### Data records

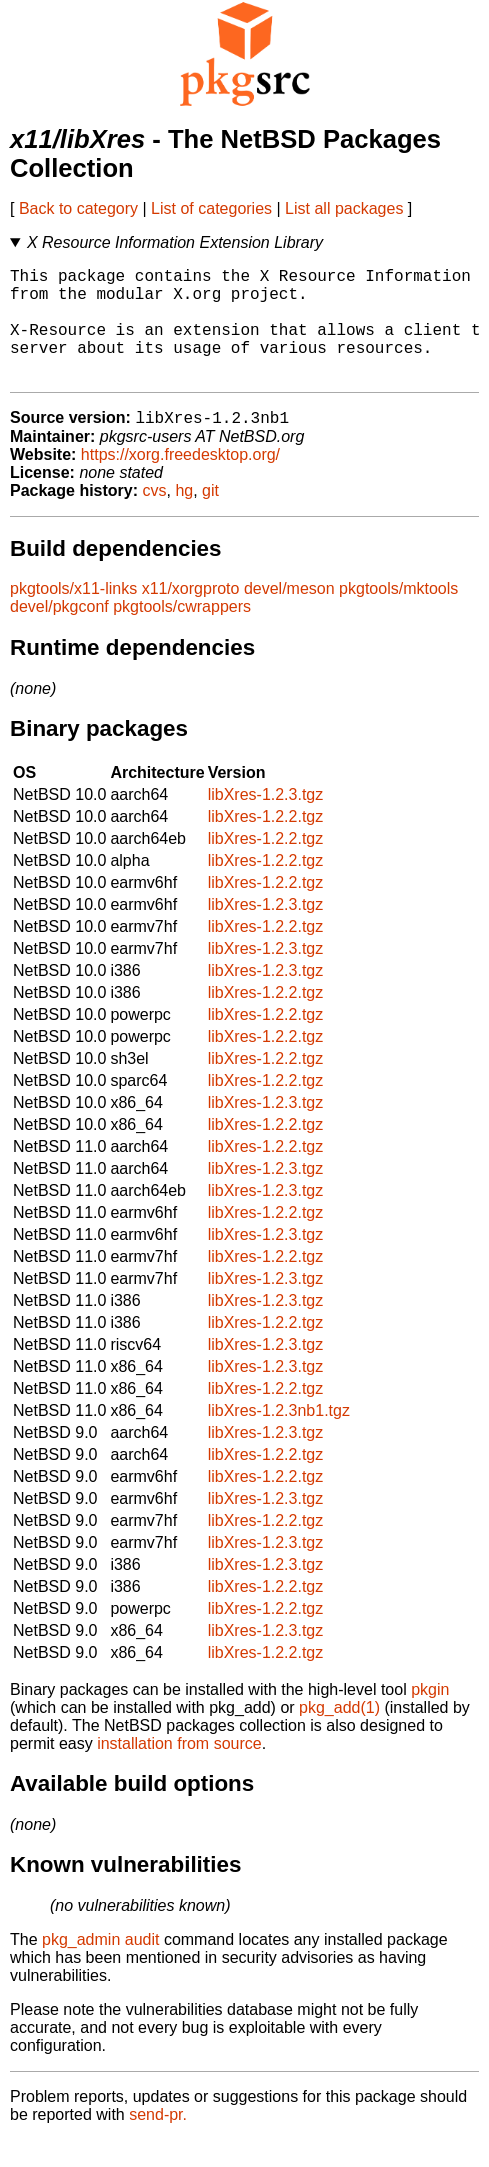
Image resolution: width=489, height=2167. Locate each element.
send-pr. (158, 2141)
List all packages (344, 208)
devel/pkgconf (59, 633)
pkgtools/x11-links (73, 615)
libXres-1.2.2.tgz (266, 843)
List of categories (211, 208)
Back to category (78, 208)
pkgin (430, 1716)
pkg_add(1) (339, 1734)
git (210, 517)
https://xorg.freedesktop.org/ (180, 481)
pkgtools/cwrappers (182, 633)
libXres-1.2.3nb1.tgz (279, 1437)
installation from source (179, 1770)
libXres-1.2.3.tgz (266, 821)
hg (184, 517)
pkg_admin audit (100, 1966)
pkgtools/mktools (398, 615)
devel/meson (289, 615)
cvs (155, 517)
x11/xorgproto (191, 615)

### Work order
Set down exactly the line that holds "pkg_admin audit (100, 1966)" and all lines after it to the end of the data.

### Exercise response
pkg_admin audit (100, 1966)
pkgtools/mktools (398, 615)
devel/meson (289, 615)
cvs (155, 517)
x11/xorgproto (191, 615)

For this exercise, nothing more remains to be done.